Mon installation en France n’a pas été immédiate. J’ai choisi de faire une parenthèse de deux ans pour me consacrer à ma vie familiale – un choix humain, nécessaire et structurant. Aujourd’hui, l’activité reprend de plus belle. Je suis pleinement investi dans la compagnie Enthéos Ño Far, une jeune structure portée par une ambition forte : proposer des œuvres sincères et percutantes. Parallèlement, je maintient un lien ombilical avec le Sénégal via E’leuk Théâtre. Je vis dans cet entre-deux productif, entre ici et là-bas. Je suis également dans une phase intense d’écriture ; mes prochaines productions littéraires verront bientôt le jour. C’est une autre façon de porter la parole et de laisser une trace durable. Affaire à suivre.
Comment analysez-vous l’hégémonie des téléfilms face au théâtre sénégalais ?
Il faut avoir le courage de la lucidité : les téléfilms occupent aujourd’hui un espace démesuré, souvent au détriment des planches. Ils captent l’audience, imposent des visages et dictent les modes. Mais à quel prix ? On assiste à une course effrénée à la productivité où le fond est sacrifié sur l’autel de la rapidité. Le théâtre, à l’inverse, exige du temps, de la rigueur et une haute exigence esthétique. Il ne se contente pas de montrer, il questionne et dérange. C’est précisément cette fonction qui le rend indispensable. Si nous laissons le théâtre s’éteindre au profit de contenus «faciles» et jetables, nous perdons notre outil critique le plus affûté.
Si vous conservez le pouvoir de changer une chose dans le secteur théâtral, quelle serait-elle ?
Je lancerais une réforme structurelle des politiques culturelles. Le talent ne manque pas, il foisonne. Le véritable frein réside dans le manque de structuration, de financement et surtout de transparence. Sur ce point, je veux être très précis : sous la direction de Mme Khady Diène Gaye, le ministère de la Culture a lancé un appel à projets. La première phase, avec la publication transparente des bénéficiaires et des montants, a été unanimement saluée. Mais qu’en est-il de la deuxième phase ? C’est le silence radio. Plus d’un an après, aucune liste, aucune explication. Pire, un nouvel appel est lancé sans que le bilan du précédent ne soit soldé. C’est inacceptable. On ne peut prétendre soutenir la culture sans rendre des comptes aux acteurs du secteur.

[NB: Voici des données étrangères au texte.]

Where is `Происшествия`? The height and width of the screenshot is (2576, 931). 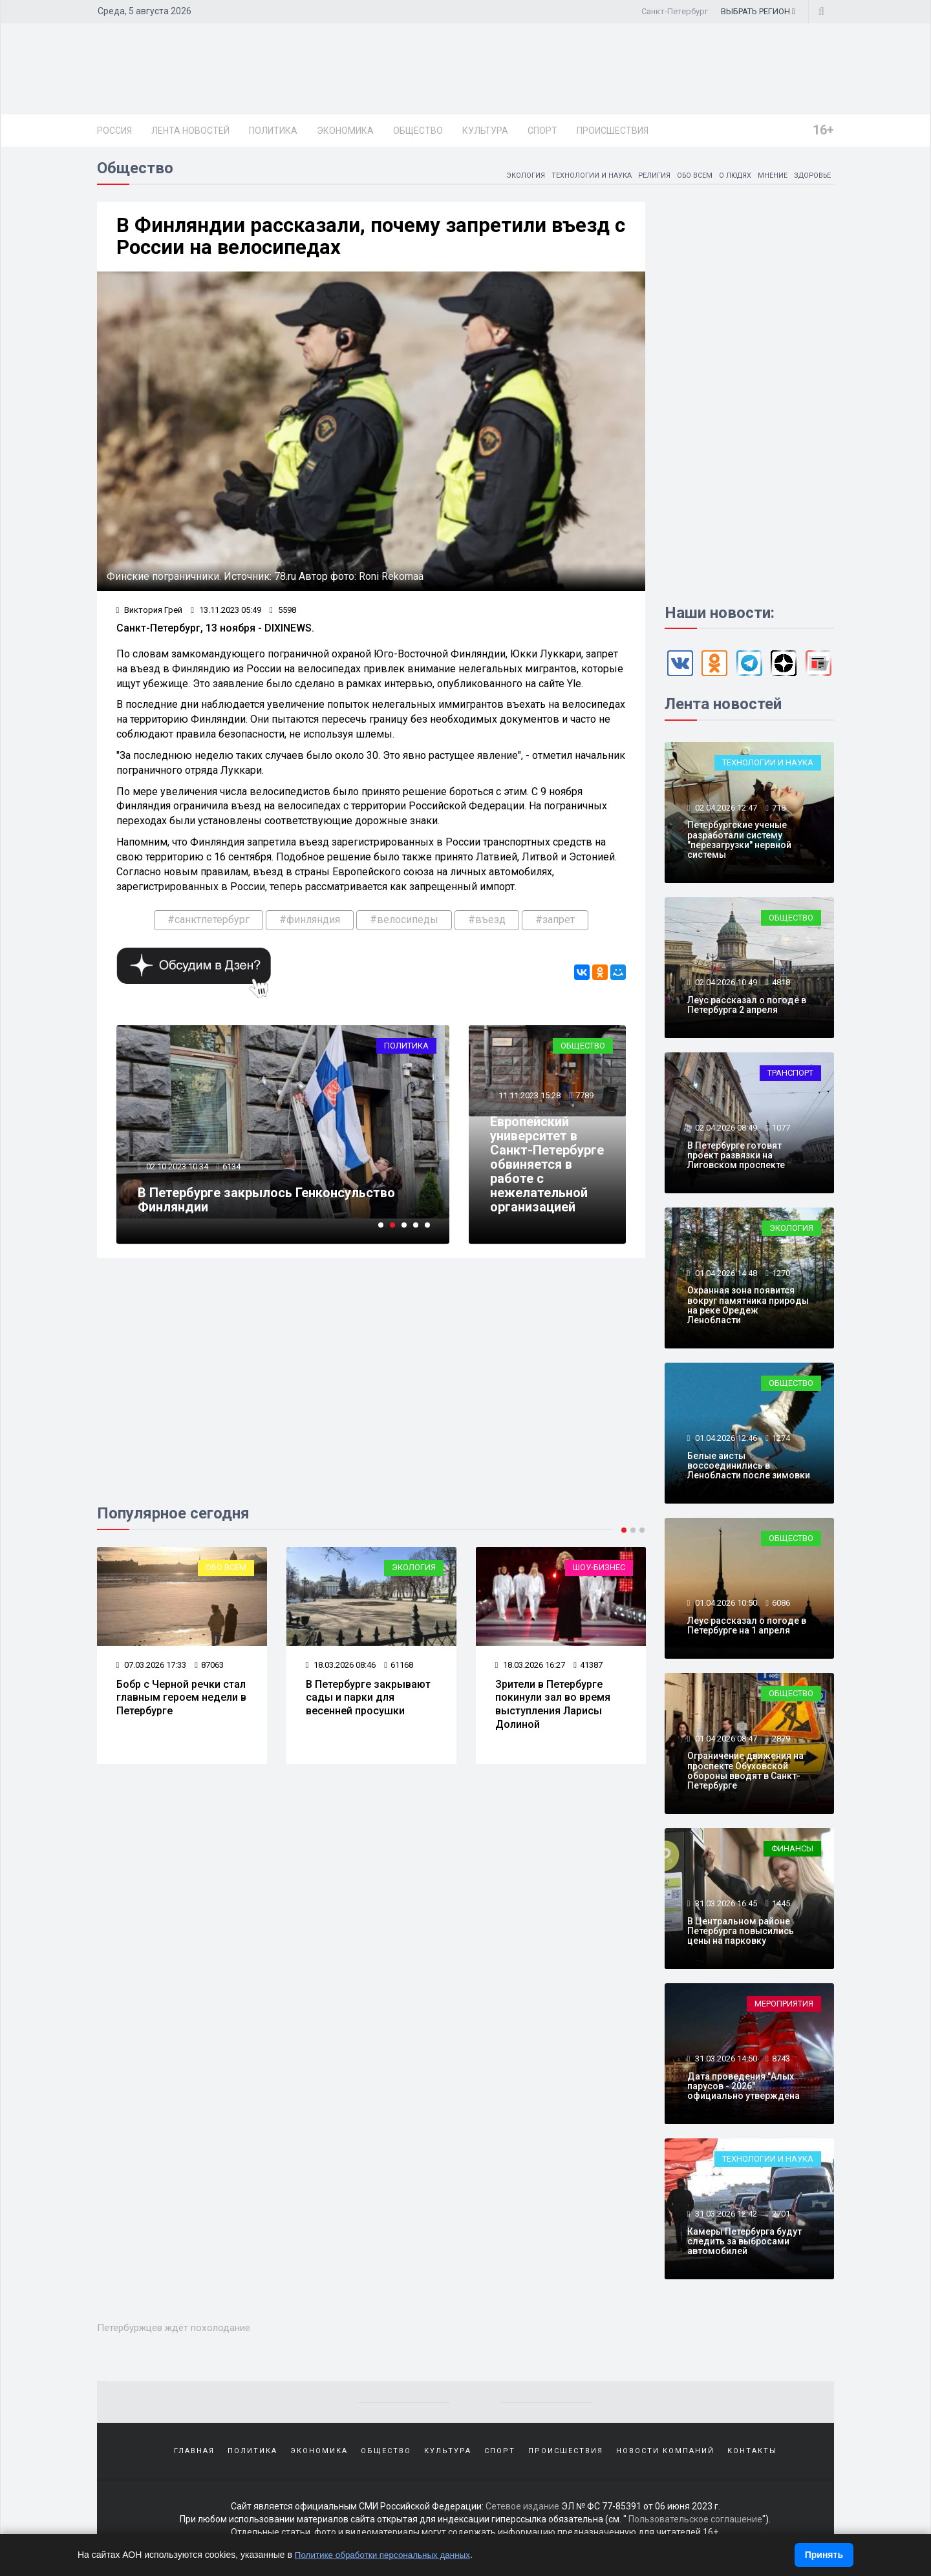 Происшествия is located at coordinates (612, 130).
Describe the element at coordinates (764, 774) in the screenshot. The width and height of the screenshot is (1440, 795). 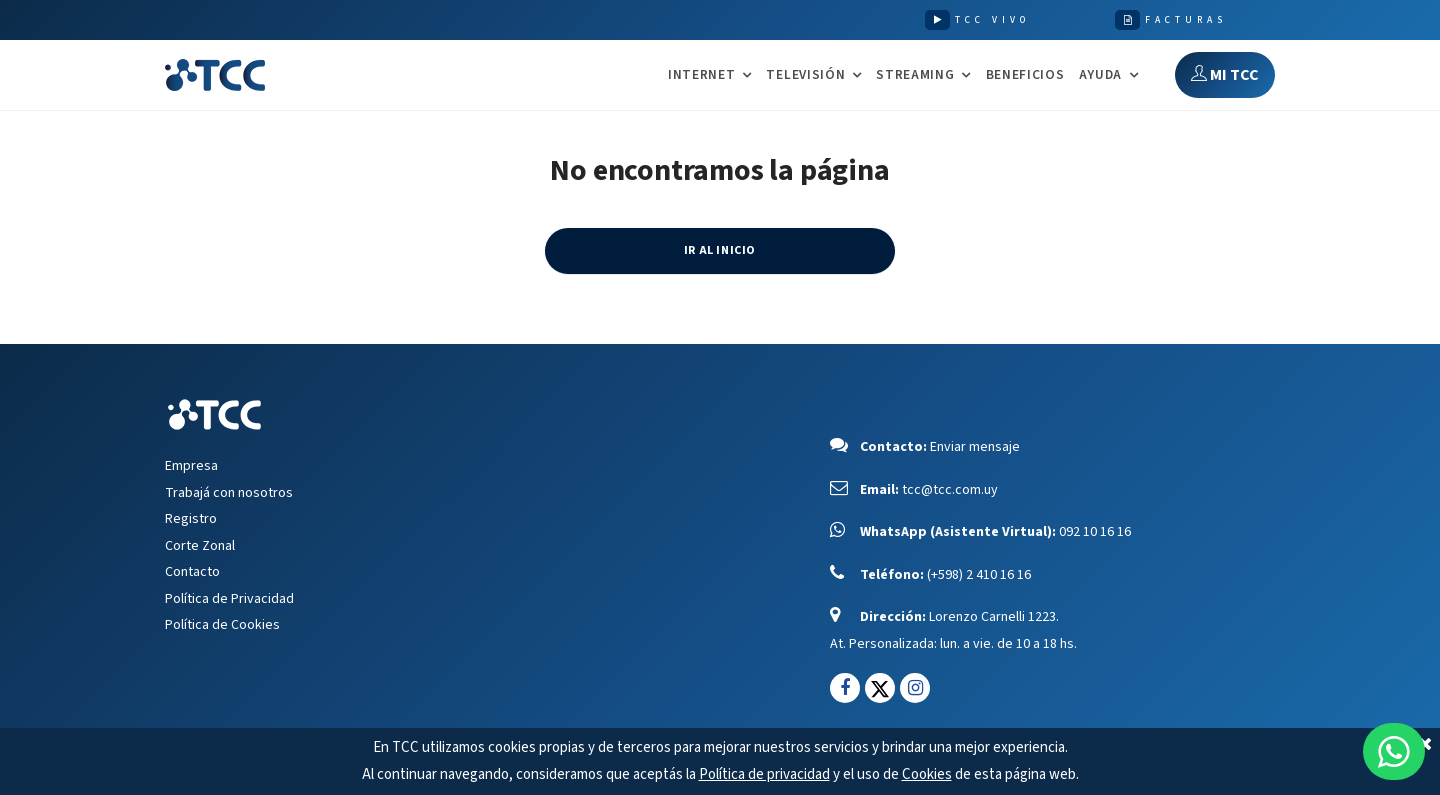 I see `Política de privacidad` at that location.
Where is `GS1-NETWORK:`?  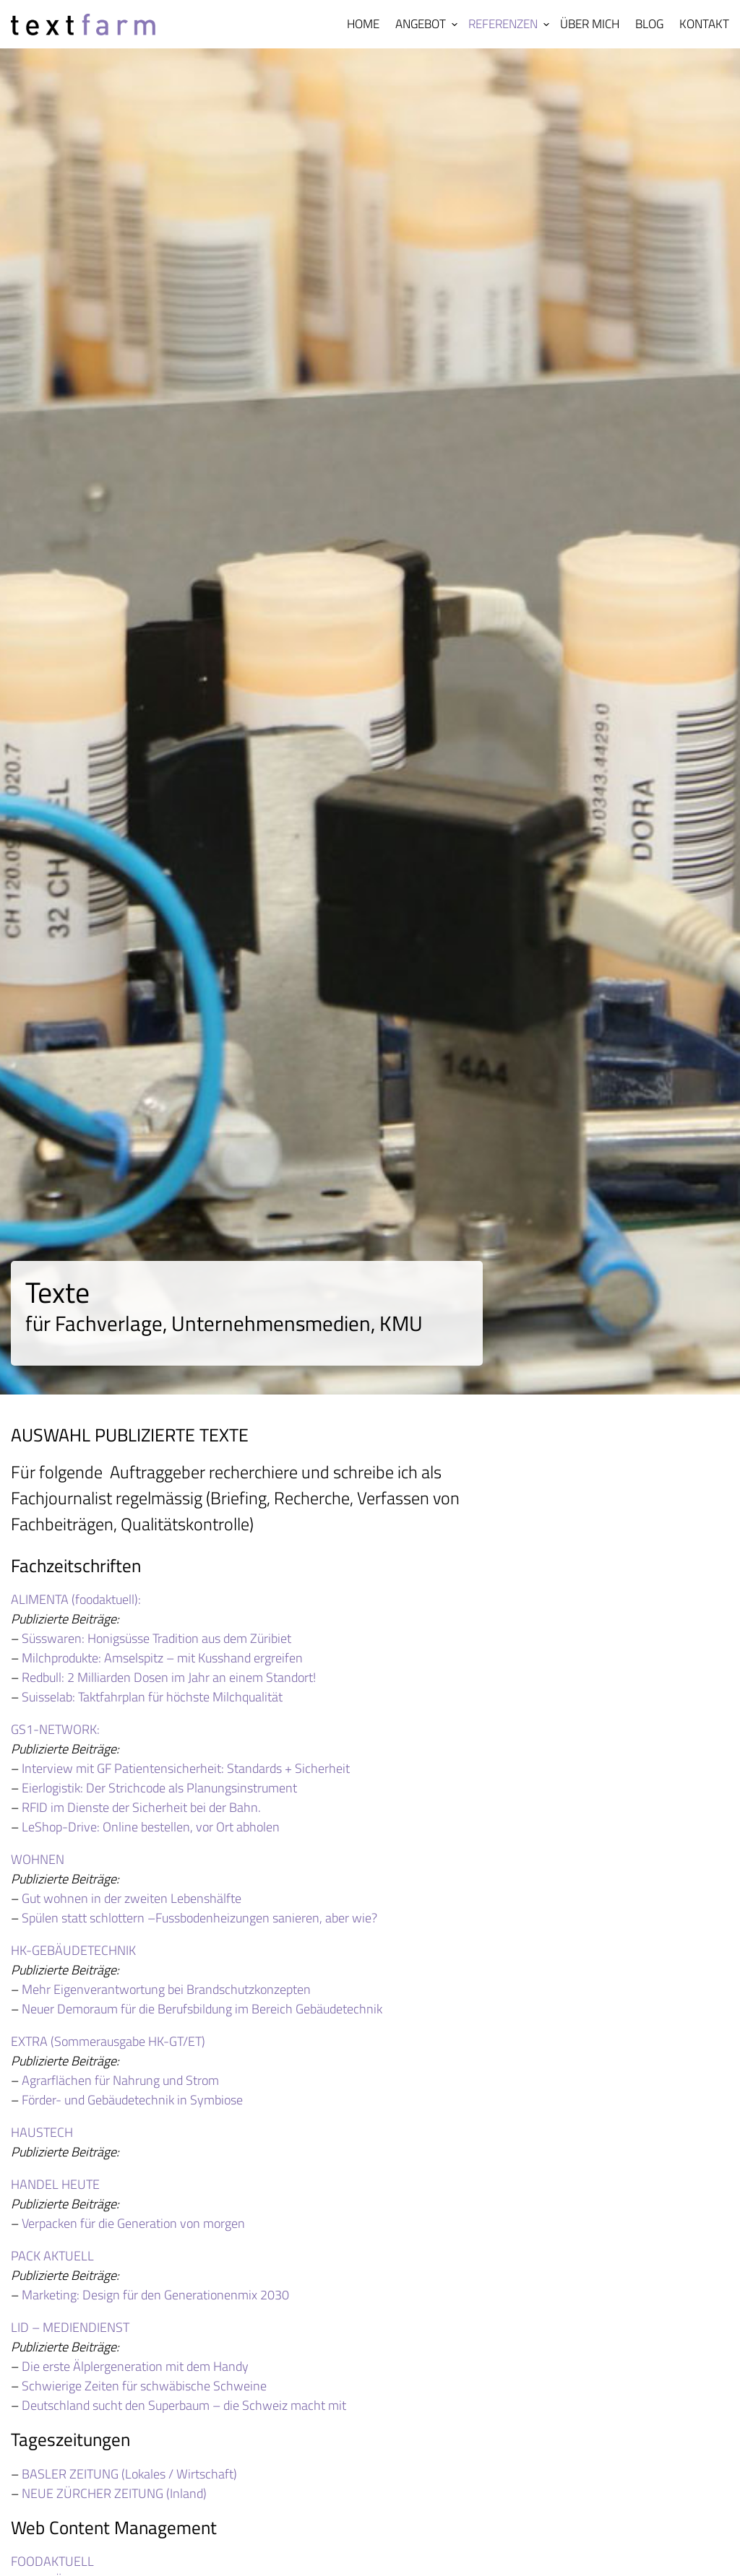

La transparence ne se découpe pas en tranches ; elle doit être absolue.
Le théâtre conserve-t-il, selon vous, une vocation éducative ?
Je vais être provocateur : le rôle du théâtre n’est pas d’éduquer, il est d’alerter. Le théâtre n’est pas une extension de la salle de classe, c’est un espace de choc et de prise de conscience. Aujourd’hui, certains contenus audiovisuels diffusent tout et n’importe quoi : violence banalisée, vulgarité gratuite, modèles sociaux délétères… Tout cela imprègne la jeunesse. Face à cette dérive, le théâtre doit rester un espace de lucidité. Il ne donne pas des leçons de morale, il place le spectateur face à ses propres réalités pour le forcer à réfléchir.
Comment concilier qualité artistique et protection du jeune public ?
Il est temps de passer des discours aux actes. D’abord, il faut financer, mais pas aveuglément. L’État doit soutenir les projets porteurs de valeurs et les créations responsables, ancrées dans nos identités. Ensuite, il faut encourager un théâtre qui, par sa subtilité et son intelligence, accompagne traditionnellement l’éveil des jeunes. Enfin, il s’agit de responsabiliser les créateurs eux-mêmes. La liberté artistique est un droit sacré, mais elle ne doit jamais servir de paravent à la médiocrité ou à la diffusion de contenus nuisibles. Le théâtre doit demeurer un sanctuaire de dignité et d’engagement. Pour cela, il nous faut trois leviers : des moyens pérennes, une volonté politique ferme et un courage artistique sans faille.